UN peacekeeping chief Herve Ladsous reaffirmed the message.
“We have decided, for the time being, not to touch, not to modify, but rather to maintain the integrity of the mission,” he told reporters.
The future of UNSMIS is being discussed as various diplomatic initiatives have been launched on Syria and the mission’s current mandate ends on July 20, Ladsous added.
Highlighting the dangers faced by the nearly 300 unarmed monitors in Syria, Mood told the meeting that UN vehicles had been hit 10 times by “direct fire” and hundreds of times by “indirect fire.” He said nine UN vehicles had been hit in the past eight days alone.
The use of improvised explosive devices and snipers has increased, causing many of the mounting casualties, Mood told the envoys as his team struggles to shore up a ceasefire supposed to take effect from April 12.
However, he insisted the suspension of operations did not mean an “abandonment” of Syria. UNMIS was “morally obliged not to turn away” and “must redouble efforts,” Mood was quoted as saying.

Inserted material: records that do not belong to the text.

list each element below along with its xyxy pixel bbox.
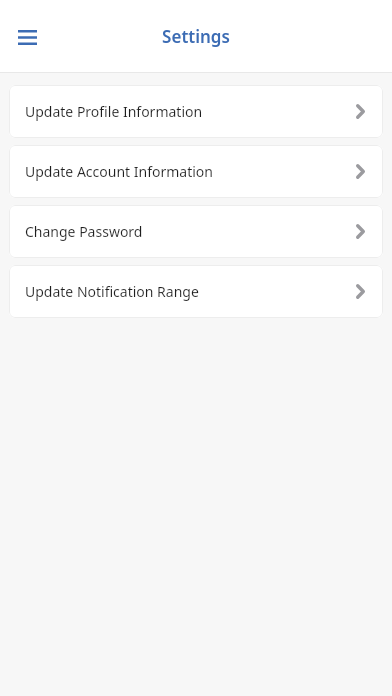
staticText: Settings (0, 25, 392, 48)
button[interactable]: Open navigation menu (8, 18, 46, 56)
staticText: Change Password (25, 222, 143, 241)
button[interactable]: Change Password (9, 205, 383, 258)
button[interactable]: Update Profile Information (9, 85, 383, 138)
button[interactable]: Update Notification Range (9, 265, 383, 318)
button[interactable]: Update Account Information (9, 145, 383, 198)
staticText: Update Notification Range (25, 282, 199, 301)
staticText: Update Profile Information (25, 102, 203, 121)
staticText: Update Account Information (25, 162, 213, 181)
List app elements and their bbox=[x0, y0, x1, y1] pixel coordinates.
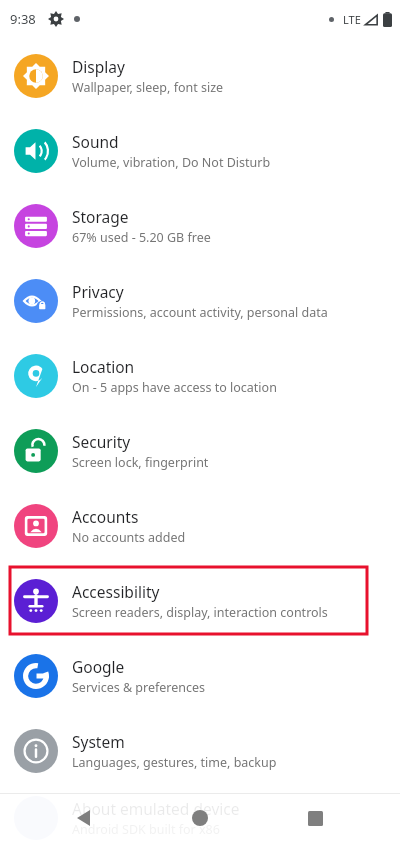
button[interactable]: Google bbox=[0, 638, 400, 713]
staticText: Storage bbox=[72, 206, 129, 227]
staticText: Display bbox=[72, 56, 125, 77]
button[interactable]: Storage bbox=[0, 188, 400, 263]
staticText: Volume, vibration, Do Not Disturb bbox=[72, 154, 271, 171]
button[interactable]: System bbox=[0, 713, 400, 788]
staticText: Wallpaper, sleep, font size bbox=[72, 79, 224, 96]
staticText: Screen readers, display, interaction con… bbox=[72, 604, 328, 621]
button[interactable]: Display bbox=[0, 38, 400, 113]
button[interactable]: Home bbox=[179, 797, 221, 839]
staticText: Security bbox=[72, 431, 131, 452]
staticText: No accounts added bbox=[72, 529, 186, 546]
staticText: 67% used - 5.20 GB free bbox=[72, 229, 211, 246]
staticText: Services & preferences bbox=[72, 679, 206, 696]
staticText: Permissions, account activity, personal … bbox=[72, 304, 328, 321]
staticText: Languages, gestures, time, backup bbox=[72, 754, 277, 771]
button[interactable]: Back bbox=[62, 797, 104, 839]
staticText: 9:38 bbox=[10, 10, 36, 28]
staticText: System bbox=[72, 731, 125, 752]
staticText: LTE bbox=[343, 12, 361, 27]
staticText: On - 5 apps have access to location bbox=[72, 379, 277, 396]
staticText: Accounts bbox=[72, 506, 139, 527]
button[interactable]: Recent apps bbox=[294, 797, 336, 839]
button[interactable]: Location bbox=[0, 338, 400, 413]
staticText: Screen lock, fingerprint bbox=[72, 454, 209, 471]
button[interactable]: Privacy bbox=[0, 263, 400, 338]
button[interactable]: Security bbox=[0, 413, 400, 488]
button[interactable]: Accounts bbox=[0, 488, 400, 563]
staticText: About emulated device bbox=[72, 798, 240, 819]
staticText: Location bbox=[72, 356, 135, 377]
staticText: Sound bbox=[72, 131, 119, 152]
staticText: Privacy bbox=[72, 281, 124, 302]
staticText: Android SDK built for x86 bbox=[72, 821, 220, 838]
button[interactable]: Accessibility bbox=[0, 563, 400, 638]
staticText: Accessibility bbox=[72, 581, 160, 602]
staticText: Google bbox=[72, 656, 125, 677]
button[interactable]: Sound bbox=[0, 113, 400, 188]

Earlier UN Secretary-General Ban Ki-moon called on the UN Security Council to put “sustained pressure” on al-Assad, saying he was “gravely concerned” about the rising death toll, a top aide said.
“A truly joint effort by the council, one that delivers unified and sustained pressure to demand compliance in full with the six-point plan is urgently needed,” Assistant UN Secretary-General Oscar Fernandez Taranco said. “Otherwise we may be reaching the day when it will be too late to stop the crisis spiraling out of control.”
In other developments, 28 soldiers and a Shiite Muslim cleric were among 39 people killed in violence across Syria yesterday, the Syrian Observatory for Human Rights said.
At least 20 troops were killed in fierce clashes with rebel fighters in the northwestern province of Latakia, the Britain-based watchdog said.
Five rebels were also killed in the clashes that began late on Tuesday and continued through dawn yesterday in a region known as the Kurdish Mountain near the border with Turkey.